There are many different levels in swimming. To achieve these levels, you need to swim in meets.
To show off some of your skills, you can join a recreational swim team, so you can swim in meets. To start off, you can swim in regular recreational meets. Recreational meets are meets where you improve your times, and compete against others individually. These meets also help you to advance to the next level of swimming.
The next level of recreational swimming is zones. When you qualify for zones, you either get a certain time, or you placed in the top two in your event in your county. Zones is a meet where the people come from your zone (example: Eastern Coast) to compete. You compete against others from different counties as a team, and individually.
The next step to success is sectionals. If you get a certain time that's good enough to compete in this meet, you get to swim against people from your zone again. Except, this meet is faster, and you represent yourself.
The next step after sectionals is junior nationals and then nationals. These two meets are very fast, and the people come from all over the country. Very few people make it to these two levels, because you have to be a very fast swimmer. The last step is the Olympic Trials. This is where the fastest swimmers from all over the world compete, and it's the highest level in swimming.

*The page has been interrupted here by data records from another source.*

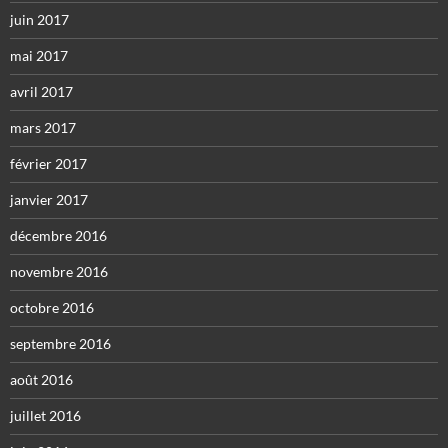
juin 2017
mai 2017
avril 2017
mars 2017
février 2017
janvier 2017
décembre 2016
novembre 2016
octobre 2016
septembre 2016
août 2016
juillet 2016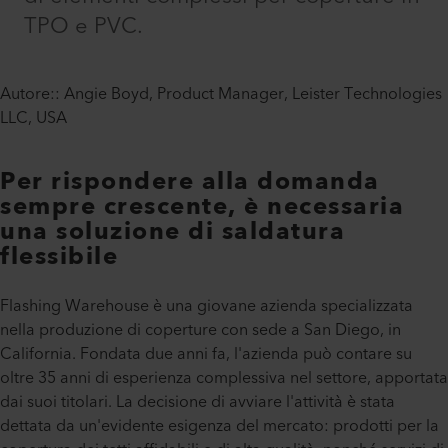
TPO e PVC.
Autore:: Angie Boyd, Product Manager, Leister Technologies
LLC, USA
Per rispondere alla domanda
sempre crescente, è necessaria
una soluzione di saldatura
flessibile
Flashing Warehouse è una giovane azienda specializzata
nella produzione di coperture con sede a San Diego, in
California. Fondata due anni fa, l'azienda può contare su
oltre 35 anni di esperienza complessiva nel settore, apportata
dai suoi titolari. La decisione di avviare l'attività è stata
dettata da un'evidente esigenza del mercato: prodotti per la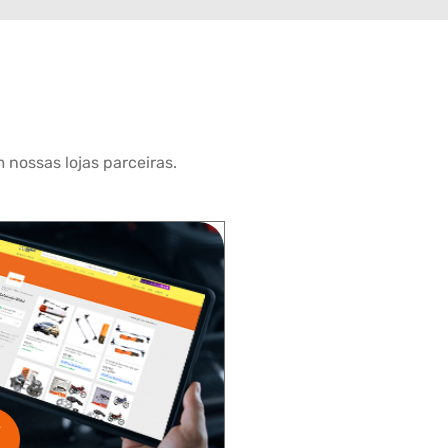
 nossas lojas parceiras.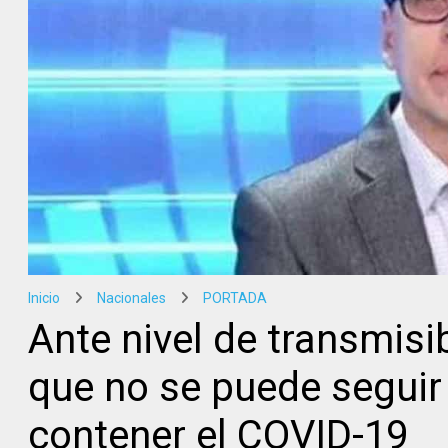
Inicio
Nacionales
PORTADA
Ante nivel de transmisi
que no se puede seguir
contener el COVID-19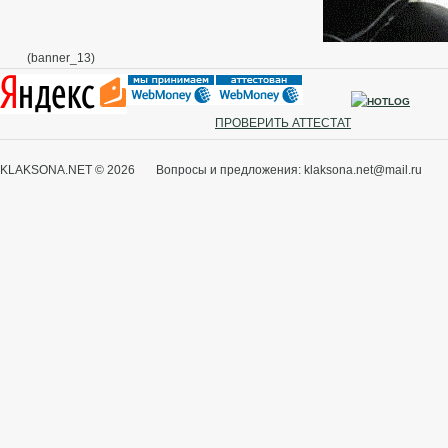
(banner_13)
ПРОВЕРИТЬ АТТЕСТАТ
KLAKSONA.NET © 2026 Вопросы и предложения: klaksona.net@mail.ru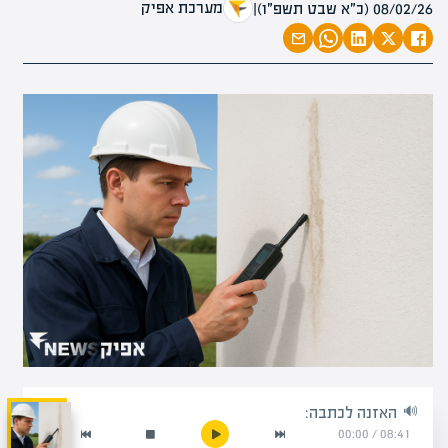
מערכת אפיק
08/02/26 (כ״א שבט תשפ״ו)
|
האזנה לכתבה:
00:00
/
08:41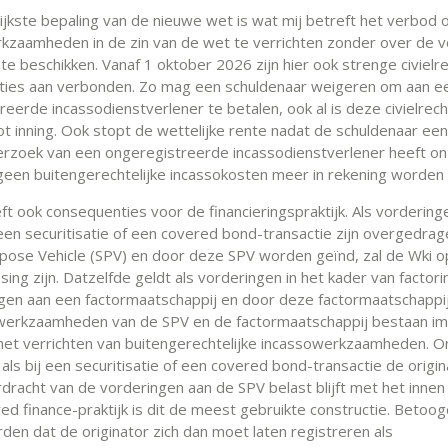
ijkste bepaling van de nieuwe wet is wat mij betreft het verbod
kzaamheden in de zin van de wet te verrichten zonder over de v
 te beschikken. Vanaf 1 oktober 2026 zijn hier ook strenge civielre
ies aan verbonden. Zo mag een schuldenaar weigeren om aan e
eerde incassodienstverlener te betalen, ook al is deze civielrecht
t inning. Ook stopt de wettelijke rente nadat de schuldenaar een
erzoek van een ongeregistreerde incassodienstverlener heeft o
een buitengerechtelijke incassokosten meer in rekening worden 
t ook consequenties voor de financieringspraktijk. Als vorderinge
een securitisatie of een covered bond-transactie zijn overgedra
rpose Vehicle (SPV) en door deze SPV worden geïnd, zal de Wki 
ing zijn. Datzelfde geldt als vorderingen in het kader van factorin
en aan een factormaatschappij en door deze factormaatschappi
werkzaamheden van de SPV en de factormaatschappij bestaan im
t het verrichten van buitengerechtelijke incassowerkzaamheden. O
 als bij een securitisatie of een covered bond-transactie de origin
erdracht van de vorderingen aan de SPV belast blijft met het innen
red finance-praktijk is dit de meest gebruikte constructie. Betoo
den dat de originator zich dan moet laten registreren als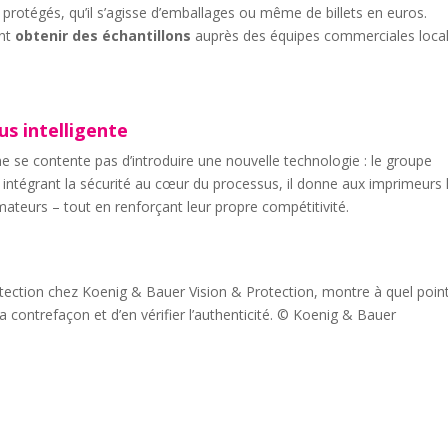
protégés, qu’il s’agisse d’emballages ou même de billets en euros.
ent
obtenir des échantillons
auprès des équipes commerciales loca
us intelligente
 se contente pas d’introduire une nouvelle technologie : le groupe
n intégrant la sécurité au cœur du processus, il donne aux imprimeurs 
teurs – tout en renforçant leur propre compétitivité.
ection chez Koenig & Bauer Vision & Protection, montre à quel point 
a contrefaçon et d’en vérifier l’authenticité. © Koenig & Bauer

There's also other meets you can swim if you don't want to swim recreation. You can start out by swimming for middle school. Swimming for middle school is a whole different subject, because you swim as a team, and you are representing your school.  This is also true for high school swimming, too.  When you swim for a high school team, you can get a certain time for a certain meet higher than high school swimming called W.I.P.I.A.L.S. This is a meet where some other high school teams participate too. After W.I.P.I.A.L.S., you can make States, which is the highest meet to make in this type of swimming. It's the same as W.I.P.I.A.L.S., except faster. 
Finally, there's levels to swimming. Certain times can take you to certain levels. These certain levels can tell you which meets you can qualify for, and which ones you can't. It basically tells you how good of a swimmer you are. The lowest level is a "B" time. Next is "BB", then "A", "AA", "AAA", and "AAAA" time, which is the highest time you can get.